Or, ce roman, si uni d'aspect, est celui est celui qui a donné le plus de mal à Maupassant, avant de trouver une forme définitive, et il est le seul dont on puisse, à la suite d'André Vial, retracer avec précision les étapes d'élaboration. Le 10 décembre 1877, il est à l'état de plan, ainsi que l'auteur l'annonce à Flaubert, et diverses lettres à Laure de Maupassant témoignent qu'il travaille, au moins jusqu'au fort de l'été 1878, à ce livre qu'il espérait avoir terminé pour l'hiver. Mais, à la suite de diverses circonstances, il abandonne le projet pendant deux ans, pour ne le reprendre qu'en 1881. A partir de là, et, curieusement, au-delà de la publication en volume, paraissent des contes qui sont comme des ébauches de telle ou telle partie du roman: "Par un soir de printemps" (7 mai 1881), "Le Saut du Berger" (9 mars 1882), "Vieux objets" (29 mars 1882), "Rencontre" (26 mai 1882), et, postérieur au roman, "Humble drame" (2 octobre 1883). Goncourt signale avoir vu "le nouveau livre, "Une vie", exposé à l'étalage des Galeries de l'Odéon et dédié à Mme Brainne" le mardi 10 avril 1883

Alors que la plupart des manuscrits de Maupassant ont disparu, nous sommes ici en possession d'une série de fragments de manuscrits, retrouvés et répertoriés par André Vial.

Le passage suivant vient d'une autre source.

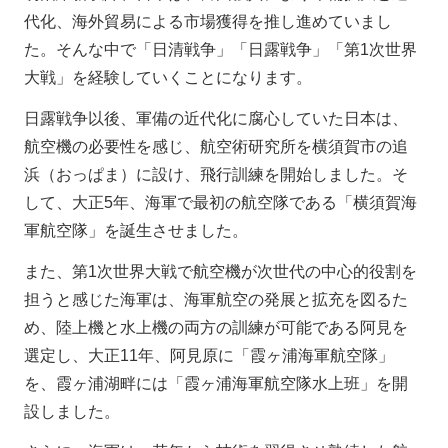
代化、海外貿易による市場獲得を推し進めていまし
た。そんな中で「日清戦争」「日露戦争」「第1次世界
大戦」を経験していくことになります。
日露戦争以後、軍備の近代化に腐心していた日本は、
航空機の必要性を感じ、航空術研究所を横須賀市の追
浜（おっぱま）に設け、飛行訓練を開始しました。そ
して、大正5年、海軍で最初の航空隊である「横須賀海
軍航空隊」を誕生させました。
また、第1次世界大戦で航空機が次世代の中心的役割を
担うと感じた海軍は、海軍航空の発展と拡充を図るた
め、陸上機と水上機の両方の訓練が可能である阿見を
選定し、大正11年、阿見原に「霞ヶ浦海軍航空隊」
を、霞ヶ浦湖畔には「霞ヶ浦海軍航空隊水上班」を開
設しました。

Une patiente étude de détail a révélé que ces pages avaient été écrites à des moments relativement éloignés, que tel personnage primitivement prévu, disparaissait, que tel autre, à l'origine épisodique, prenait du relief et de l'importance, que des pans entiers de description étaient sacrifiés. Or, dans la version définitive, rien ne se ressent de ces hésitations ni des interruptions dans la composition, comme pour coller plus étroitement au sujet, la vie de tous les jours, qui n'est jamais qu'un assemblage de hasards. A la technique du peintre Maupassant a préféré celle du mosaïste, et pourtant, l'unité existe, souveraine, assurée par une série de phrases clefs qu'il serait facile de relever.

A mesure que le livre avance, les jalons s'espacent pour faire place aux événements (comme la découverte de Rosalie et de Julien têtes mêlées sur le même oreiller, la nouvelle trahison de Julien et sa mort), puis au plus important, l'absence d'événements, l'amer remâchement des espérances brisées: "Et rien de nouveau n'arriva plus jusqu'aux derniers jours de juillet" (8).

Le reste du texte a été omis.